Of all the entries below, only the lines from the one with "Impluwensya ni Satanas" up to and including the one with "Paano Ginagawa ng Diyos" are to be duplicated exactly.

- [Data for this exercise]
------
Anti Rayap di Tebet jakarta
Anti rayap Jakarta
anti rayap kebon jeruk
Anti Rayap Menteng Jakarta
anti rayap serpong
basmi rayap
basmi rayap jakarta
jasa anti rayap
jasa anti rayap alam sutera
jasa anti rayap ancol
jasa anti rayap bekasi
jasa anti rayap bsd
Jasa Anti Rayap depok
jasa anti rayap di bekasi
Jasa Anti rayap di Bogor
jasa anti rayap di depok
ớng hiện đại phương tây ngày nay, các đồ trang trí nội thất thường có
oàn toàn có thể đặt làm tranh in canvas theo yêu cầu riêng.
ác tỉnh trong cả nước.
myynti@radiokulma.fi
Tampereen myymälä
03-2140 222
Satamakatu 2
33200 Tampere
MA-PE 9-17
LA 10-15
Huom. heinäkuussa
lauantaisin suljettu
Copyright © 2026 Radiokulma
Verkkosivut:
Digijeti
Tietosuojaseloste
------
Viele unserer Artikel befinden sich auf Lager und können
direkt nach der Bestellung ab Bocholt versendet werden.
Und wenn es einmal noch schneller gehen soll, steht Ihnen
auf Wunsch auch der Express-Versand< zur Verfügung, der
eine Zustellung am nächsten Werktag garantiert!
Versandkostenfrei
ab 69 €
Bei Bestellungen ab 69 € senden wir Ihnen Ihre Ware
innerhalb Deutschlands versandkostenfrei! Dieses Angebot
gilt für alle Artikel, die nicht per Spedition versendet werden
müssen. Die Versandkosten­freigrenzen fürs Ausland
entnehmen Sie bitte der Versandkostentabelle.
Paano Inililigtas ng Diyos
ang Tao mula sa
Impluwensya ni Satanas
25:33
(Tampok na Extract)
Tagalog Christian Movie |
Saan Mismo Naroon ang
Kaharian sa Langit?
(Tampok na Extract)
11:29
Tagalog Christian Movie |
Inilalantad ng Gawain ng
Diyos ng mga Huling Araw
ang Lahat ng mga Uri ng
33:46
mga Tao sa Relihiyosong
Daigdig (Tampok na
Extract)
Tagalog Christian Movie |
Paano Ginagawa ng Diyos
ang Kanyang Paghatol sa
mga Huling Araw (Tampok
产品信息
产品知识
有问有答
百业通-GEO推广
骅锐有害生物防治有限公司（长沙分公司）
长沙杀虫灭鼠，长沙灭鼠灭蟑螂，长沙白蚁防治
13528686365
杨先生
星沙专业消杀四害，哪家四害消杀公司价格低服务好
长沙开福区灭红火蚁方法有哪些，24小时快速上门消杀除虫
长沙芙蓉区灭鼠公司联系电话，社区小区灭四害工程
------
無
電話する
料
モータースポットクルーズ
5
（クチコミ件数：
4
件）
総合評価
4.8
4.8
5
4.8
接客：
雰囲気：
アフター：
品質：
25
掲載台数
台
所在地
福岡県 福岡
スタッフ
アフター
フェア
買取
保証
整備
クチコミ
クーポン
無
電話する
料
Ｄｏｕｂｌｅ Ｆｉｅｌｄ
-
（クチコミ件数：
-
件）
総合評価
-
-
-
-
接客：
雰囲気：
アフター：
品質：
------
- [Task solution]
Impluwensya ni Satanas
25:33
(Tampok na Extract)
Tagalog Christian Movie |
Saan Mismo Naroon ang
Kaharian sa Langit?
(Tampok na Extract)
11:29
Tagalog Christian Movie |
Inilalantad ng Gawain ng
Diyos ng mga Huling Araw
ang Lahat ng mga Uri ng
33:46
mga Tao sa Relihiyosong
Daigdig (Tampok na
Extract)
Tagalog Christian Movie |
Paano Ginagawa ng Diyos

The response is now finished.